Data for analysis —
::::

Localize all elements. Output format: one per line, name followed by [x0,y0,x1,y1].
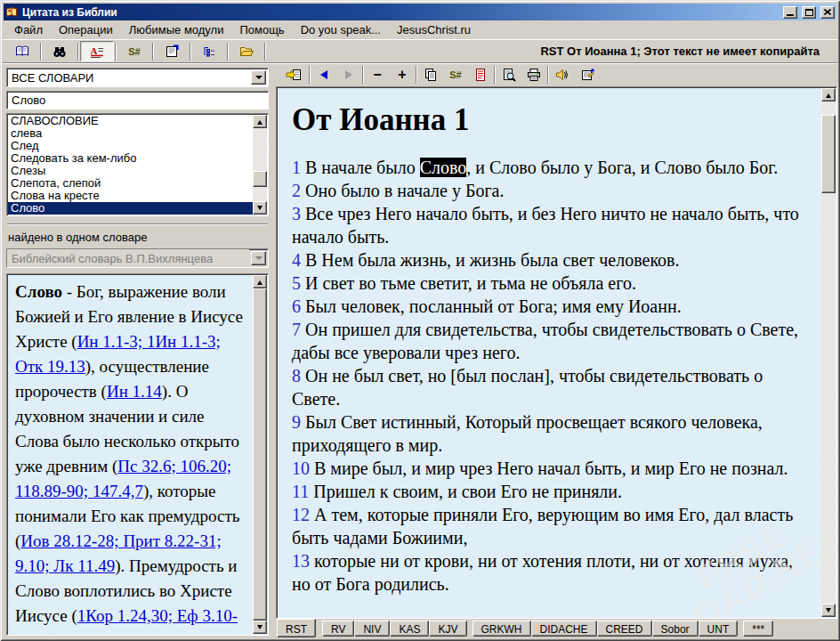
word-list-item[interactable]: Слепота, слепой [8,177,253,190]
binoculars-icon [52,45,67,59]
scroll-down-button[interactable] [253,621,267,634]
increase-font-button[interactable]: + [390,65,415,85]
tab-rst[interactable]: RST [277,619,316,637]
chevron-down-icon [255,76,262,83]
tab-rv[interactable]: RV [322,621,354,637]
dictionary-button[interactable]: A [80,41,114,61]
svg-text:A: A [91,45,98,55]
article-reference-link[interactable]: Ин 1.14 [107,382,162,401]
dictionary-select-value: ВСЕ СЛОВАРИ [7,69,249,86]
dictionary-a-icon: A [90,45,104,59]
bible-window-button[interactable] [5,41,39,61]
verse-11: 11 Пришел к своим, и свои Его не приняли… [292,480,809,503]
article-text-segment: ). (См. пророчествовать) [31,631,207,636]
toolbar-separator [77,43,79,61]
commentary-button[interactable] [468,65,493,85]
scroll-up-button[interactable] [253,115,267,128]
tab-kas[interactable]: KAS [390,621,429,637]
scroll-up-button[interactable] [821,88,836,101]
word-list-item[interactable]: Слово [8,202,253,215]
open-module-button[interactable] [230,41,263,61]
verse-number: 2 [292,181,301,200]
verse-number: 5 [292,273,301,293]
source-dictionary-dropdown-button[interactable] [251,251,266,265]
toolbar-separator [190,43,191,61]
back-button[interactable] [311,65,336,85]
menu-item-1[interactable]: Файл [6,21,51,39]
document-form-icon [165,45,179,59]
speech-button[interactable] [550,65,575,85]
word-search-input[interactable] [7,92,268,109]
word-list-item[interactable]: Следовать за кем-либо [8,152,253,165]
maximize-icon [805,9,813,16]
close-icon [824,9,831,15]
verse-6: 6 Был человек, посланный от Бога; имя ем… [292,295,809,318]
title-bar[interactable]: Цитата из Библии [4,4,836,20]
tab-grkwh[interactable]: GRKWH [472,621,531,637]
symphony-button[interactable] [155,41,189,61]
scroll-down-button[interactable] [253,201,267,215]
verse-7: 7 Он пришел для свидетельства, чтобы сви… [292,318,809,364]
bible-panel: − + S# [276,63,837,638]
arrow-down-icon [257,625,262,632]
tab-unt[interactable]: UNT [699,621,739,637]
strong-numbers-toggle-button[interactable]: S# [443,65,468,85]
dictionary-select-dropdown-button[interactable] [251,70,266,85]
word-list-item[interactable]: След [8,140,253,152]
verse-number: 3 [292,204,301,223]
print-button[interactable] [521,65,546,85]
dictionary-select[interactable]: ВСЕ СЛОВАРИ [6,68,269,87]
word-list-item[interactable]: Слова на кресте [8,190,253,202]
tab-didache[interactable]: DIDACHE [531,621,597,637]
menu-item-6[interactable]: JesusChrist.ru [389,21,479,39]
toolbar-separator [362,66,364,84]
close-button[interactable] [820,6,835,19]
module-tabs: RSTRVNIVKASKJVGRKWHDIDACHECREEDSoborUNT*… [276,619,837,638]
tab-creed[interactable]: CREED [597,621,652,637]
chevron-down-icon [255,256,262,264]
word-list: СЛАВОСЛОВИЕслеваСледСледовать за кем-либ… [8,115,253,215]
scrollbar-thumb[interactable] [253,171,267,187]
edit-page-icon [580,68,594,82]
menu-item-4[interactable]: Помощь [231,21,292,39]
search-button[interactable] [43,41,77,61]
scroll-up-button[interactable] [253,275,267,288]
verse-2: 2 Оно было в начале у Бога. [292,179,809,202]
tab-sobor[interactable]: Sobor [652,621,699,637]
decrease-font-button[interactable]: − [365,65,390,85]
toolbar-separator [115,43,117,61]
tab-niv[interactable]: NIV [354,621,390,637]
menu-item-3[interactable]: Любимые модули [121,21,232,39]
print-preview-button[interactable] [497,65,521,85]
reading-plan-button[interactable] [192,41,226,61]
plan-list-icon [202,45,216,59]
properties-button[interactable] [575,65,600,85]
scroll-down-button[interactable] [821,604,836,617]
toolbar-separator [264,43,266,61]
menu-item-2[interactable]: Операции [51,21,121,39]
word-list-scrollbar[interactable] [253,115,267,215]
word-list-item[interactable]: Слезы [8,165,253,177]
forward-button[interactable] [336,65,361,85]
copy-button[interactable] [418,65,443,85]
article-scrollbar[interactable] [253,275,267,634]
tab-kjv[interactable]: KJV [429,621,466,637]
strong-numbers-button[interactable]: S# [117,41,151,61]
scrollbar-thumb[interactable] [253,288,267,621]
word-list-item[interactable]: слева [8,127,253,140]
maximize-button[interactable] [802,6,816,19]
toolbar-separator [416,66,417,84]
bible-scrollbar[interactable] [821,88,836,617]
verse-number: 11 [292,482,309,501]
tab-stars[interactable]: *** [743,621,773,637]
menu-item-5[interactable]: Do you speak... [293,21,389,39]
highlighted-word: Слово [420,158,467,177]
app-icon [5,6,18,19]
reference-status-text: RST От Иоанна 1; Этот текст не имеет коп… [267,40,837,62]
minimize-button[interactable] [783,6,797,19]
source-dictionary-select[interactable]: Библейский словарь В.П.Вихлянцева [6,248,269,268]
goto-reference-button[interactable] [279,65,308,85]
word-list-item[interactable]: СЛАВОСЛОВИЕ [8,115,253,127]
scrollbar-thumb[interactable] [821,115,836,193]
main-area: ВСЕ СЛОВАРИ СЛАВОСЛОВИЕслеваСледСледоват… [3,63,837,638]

::::

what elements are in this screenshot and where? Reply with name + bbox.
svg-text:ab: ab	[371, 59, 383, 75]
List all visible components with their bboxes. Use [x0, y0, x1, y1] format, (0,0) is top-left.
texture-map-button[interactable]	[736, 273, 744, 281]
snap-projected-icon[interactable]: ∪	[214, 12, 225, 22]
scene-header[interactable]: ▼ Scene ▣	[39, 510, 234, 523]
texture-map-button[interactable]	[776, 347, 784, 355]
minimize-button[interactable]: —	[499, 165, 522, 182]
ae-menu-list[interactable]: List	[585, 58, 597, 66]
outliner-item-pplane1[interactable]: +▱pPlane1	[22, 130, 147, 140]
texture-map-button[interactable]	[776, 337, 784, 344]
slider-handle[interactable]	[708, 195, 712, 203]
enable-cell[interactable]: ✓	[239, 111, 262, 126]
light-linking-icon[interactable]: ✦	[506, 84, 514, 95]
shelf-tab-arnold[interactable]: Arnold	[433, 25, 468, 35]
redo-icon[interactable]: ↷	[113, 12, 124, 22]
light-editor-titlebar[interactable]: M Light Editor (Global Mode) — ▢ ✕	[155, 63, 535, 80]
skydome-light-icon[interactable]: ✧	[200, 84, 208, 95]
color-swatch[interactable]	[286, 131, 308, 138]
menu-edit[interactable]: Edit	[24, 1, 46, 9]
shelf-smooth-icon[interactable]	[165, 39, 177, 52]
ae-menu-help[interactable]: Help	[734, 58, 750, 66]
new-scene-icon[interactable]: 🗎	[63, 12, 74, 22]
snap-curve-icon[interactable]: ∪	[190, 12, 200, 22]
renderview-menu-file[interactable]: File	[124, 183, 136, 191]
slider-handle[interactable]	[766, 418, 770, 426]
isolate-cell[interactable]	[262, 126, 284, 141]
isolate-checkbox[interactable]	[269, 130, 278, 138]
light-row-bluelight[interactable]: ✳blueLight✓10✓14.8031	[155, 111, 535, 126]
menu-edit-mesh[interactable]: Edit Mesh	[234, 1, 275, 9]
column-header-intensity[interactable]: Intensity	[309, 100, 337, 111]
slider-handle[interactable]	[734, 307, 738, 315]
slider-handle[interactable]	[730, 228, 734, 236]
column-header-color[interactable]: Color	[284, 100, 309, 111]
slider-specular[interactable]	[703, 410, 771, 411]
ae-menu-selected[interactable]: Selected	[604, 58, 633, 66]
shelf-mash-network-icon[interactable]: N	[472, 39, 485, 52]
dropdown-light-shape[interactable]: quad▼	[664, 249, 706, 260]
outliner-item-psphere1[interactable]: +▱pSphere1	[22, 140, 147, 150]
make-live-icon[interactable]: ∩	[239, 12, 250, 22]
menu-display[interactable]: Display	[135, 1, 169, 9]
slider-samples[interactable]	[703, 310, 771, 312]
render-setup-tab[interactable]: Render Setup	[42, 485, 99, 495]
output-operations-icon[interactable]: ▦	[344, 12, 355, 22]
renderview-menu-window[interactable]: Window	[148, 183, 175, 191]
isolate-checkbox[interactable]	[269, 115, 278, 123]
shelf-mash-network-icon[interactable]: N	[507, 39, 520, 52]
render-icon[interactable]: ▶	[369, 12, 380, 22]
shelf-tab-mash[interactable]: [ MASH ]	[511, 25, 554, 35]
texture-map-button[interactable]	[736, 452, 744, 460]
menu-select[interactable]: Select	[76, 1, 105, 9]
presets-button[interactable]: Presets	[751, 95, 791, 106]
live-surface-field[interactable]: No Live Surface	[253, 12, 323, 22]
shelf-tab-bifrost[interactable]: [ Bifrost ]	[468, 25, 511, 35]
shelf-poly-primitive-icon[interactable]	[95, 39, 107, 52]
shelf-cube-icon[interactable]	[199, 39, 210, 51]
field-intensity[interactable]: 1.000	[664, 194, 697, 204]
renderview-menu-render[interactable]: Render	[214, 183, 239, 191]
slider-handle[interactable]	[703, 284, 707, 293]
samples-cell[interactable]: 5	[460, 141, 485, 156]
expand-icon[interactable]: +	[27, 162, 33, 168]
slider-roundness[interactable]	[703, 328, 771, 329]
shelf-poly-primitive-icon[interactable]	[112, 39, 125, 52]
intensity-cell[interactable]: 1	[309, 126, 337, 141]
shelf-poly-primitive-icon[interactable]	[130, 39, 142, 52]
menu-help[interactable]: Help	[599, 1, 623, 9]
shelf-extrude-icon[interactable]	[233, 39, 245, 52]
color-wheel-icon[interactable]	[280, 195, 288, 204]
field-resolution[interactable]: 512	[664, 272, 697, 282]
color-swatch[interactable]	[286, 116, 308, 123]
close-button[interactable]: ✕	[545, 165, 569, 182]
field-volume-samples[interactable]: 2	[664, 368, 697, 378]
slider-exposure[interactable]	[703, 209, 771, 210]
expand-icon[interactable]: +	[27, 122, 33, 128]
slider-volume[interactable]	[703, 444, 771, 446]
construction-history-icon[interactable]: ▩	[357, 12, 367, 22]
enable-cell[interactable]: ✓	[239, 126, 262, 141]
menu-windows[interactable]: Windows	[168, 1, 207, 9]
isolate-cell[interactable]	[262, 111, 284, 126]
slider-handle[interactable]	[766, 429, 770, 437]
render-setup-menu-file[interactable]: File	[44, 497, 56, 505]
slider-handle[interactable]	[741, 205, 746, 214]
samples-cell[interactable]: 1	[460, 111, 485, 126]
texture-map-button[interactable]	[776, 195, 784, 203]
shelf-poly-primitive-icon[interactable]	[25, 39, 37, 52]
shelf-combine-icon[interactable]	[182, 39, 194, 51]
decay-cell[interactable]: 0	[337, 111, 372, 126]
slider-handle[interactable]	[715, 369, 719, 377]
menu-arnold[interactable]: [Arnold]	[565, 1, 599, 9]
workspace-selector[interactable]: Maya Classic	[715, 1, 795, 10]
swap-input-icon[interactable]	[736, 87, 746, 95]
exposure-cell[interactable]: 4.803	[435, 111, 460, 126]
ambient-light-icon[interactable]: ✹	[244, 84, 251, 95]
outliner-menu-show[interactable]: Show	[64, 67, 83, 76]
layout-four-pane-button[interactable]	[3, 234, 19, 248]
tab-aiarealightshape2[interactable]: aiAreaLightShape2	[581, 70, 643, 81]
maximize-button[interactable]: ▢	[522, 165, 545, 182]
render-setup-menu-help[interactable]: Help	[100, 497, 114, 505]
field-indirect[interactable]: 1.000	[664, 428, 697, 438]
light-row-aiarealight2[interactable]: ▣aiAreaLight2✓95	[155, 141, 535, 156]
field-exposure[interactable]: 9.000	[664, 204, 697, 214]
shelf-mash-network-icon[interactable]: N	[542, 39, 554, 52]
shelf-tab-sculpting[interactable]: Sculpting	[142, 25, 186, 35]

::::

Instructions for the task — Only the lines that contain the word "with" should be copied from the material.

Answer for this exercise —
what elements are in this screenshot and where? Reply with name + bbox.
List all visible components with their bboxes. Use [x0, y0, x1, y1] format, (0,0) is top-left.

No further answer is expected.